• _What the task asks_
Any pictures in the records below should be skipped; write out everything else exactly.

• _Records shown_

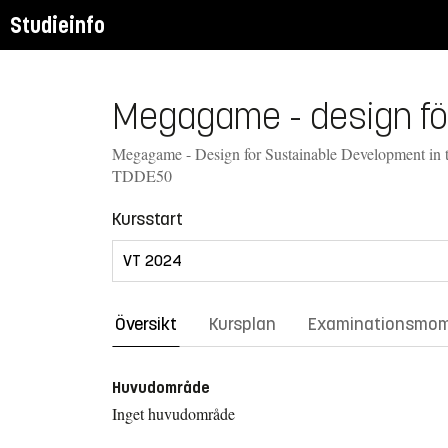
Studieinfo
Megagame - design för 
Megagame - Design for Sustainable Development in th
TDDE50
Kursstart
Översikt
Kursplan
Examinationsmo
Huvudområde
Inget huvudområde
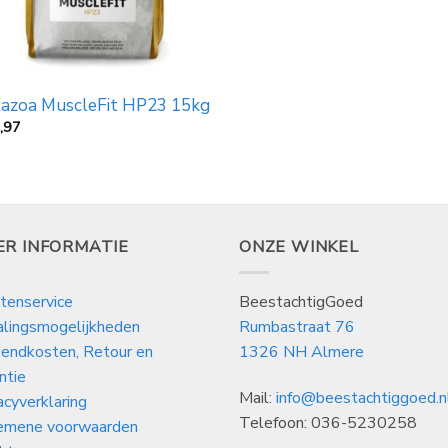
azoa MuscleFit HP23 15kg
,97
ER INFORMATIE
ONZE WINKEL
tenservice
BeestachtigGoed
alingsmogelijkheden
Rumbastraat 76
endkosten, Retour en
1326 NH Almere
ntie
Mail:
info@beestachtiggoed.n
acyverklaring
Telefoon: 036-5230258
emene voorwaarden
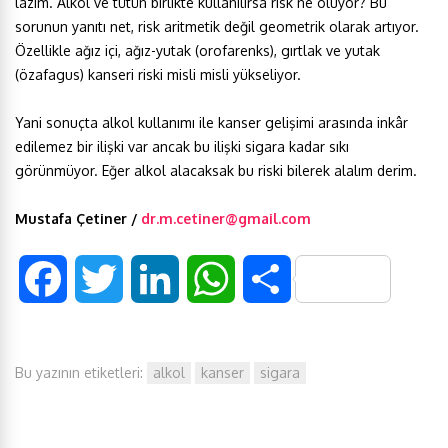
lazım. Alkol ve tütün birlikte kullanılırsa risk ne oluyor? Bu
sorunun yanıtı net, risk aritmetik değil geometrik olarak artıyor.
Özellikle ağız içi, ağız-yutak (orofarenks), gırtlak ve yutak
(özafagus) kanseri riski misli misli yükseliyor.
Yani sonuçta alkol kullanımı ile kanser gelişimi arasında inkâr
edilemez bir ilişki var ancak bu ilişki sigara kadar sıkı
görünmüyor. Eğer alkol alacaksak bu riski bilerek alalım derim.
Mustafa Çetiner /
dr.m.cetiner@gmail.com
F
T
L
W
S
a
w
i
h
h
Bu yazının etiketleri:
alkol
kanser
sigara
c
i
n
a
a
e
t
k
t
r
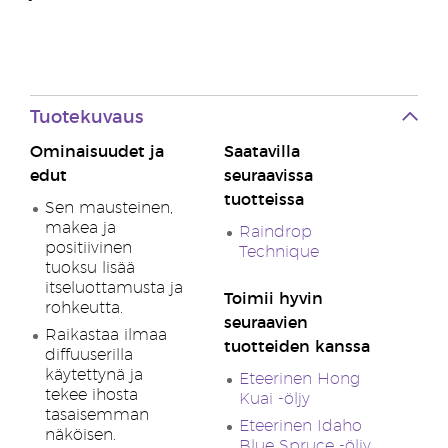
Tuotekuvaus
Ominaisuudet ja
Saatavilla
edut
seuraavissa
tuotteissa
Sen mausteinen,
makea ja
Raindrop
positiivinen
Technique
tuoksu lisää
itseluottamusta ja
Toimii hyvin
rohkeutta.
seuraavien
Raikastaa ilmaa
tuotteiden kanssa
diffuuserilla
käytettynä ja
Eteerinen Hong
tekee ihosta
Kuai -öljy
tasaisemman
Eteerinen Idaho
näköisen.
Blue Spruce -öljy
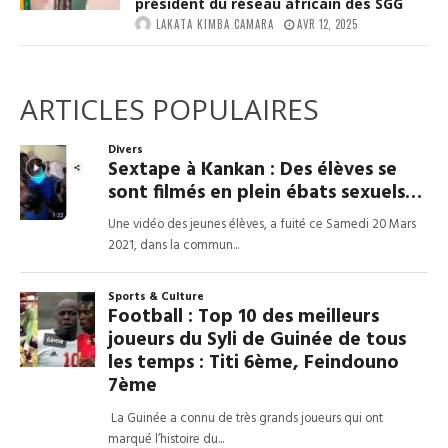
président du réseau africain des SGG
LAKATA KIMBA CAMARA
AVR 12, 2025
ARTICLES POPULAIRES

• _Response box_
Studieinfo
Megagame - design för 
Megagame - Design for Sustainable Development in th
TDDE50
Kursstart
Översikt
Kursplan
Examinationsmo
Huvudområde
Inget huvudområde
azoa MuscleFit HP23 15kg
,97
ER INFORMATIE
ONZE WINKEL
tenservice
BeestachtigGoed
alingsmogelijkheden
Rumbastraat 76
endkosten, Retour en
1326 NH Almere
ntie
Mail:
info@beestachtiggoed.n
acyverklaring
Telefoon: 036-5230258
emene voorwaarden
lazım. Alkol ve tütün birlikte kullanılırsa risk ne oluyor? Bu
sorunun yanıtı net, risk aritmetik değil geometrik olarak artıyor.
Özellikle ağız içi, ağız-yutak (orofarenks), gırtlak ve yutak
(özafagus) kanseri riski misli misli yükseliyor.
Yani sonuçta alkol kullanımı ile kanser gelişimi arasında inkâr
edilemez bir ilişki var ancak bu ilişki sigara kadar sıkı
görünmüyor. Eğer alkol alacaksak bu riski bilerek alalım derim.
Mustafa Çetiner /
dr.m.cetiner@gmail.com
F
T
L
W
S
a
w
i
h
h
Bu yazının etiketleri:
alkol
kanser
sigara
c
i
n
a
a
e
t
k
t
r
Tuotekuvaus
Ominaisuudet ja
Saatavilla
edut
seuraavissa
tuotteissa
Sen mausteinen,
makea ja
Raindrop
positiivinen
Technique
tuoksu lisää
itseluottamusta ja
Toimii hyvin
rohkeutta.
seuraavien
Raikastaa ilmaa
tuotteiden kanssa
diffuuserilla
käytettynä ja
Eteerinen Hong
tekee ihosta
Kuai -öljy
tasaisemman
Eteerinen Idaho
näköisen.
Blue Spruce -öljy
président du réseau africain des SGG
LAKATA KIMBA CAMARA
AVR 12, 2025
ARTICLES POPULAIRES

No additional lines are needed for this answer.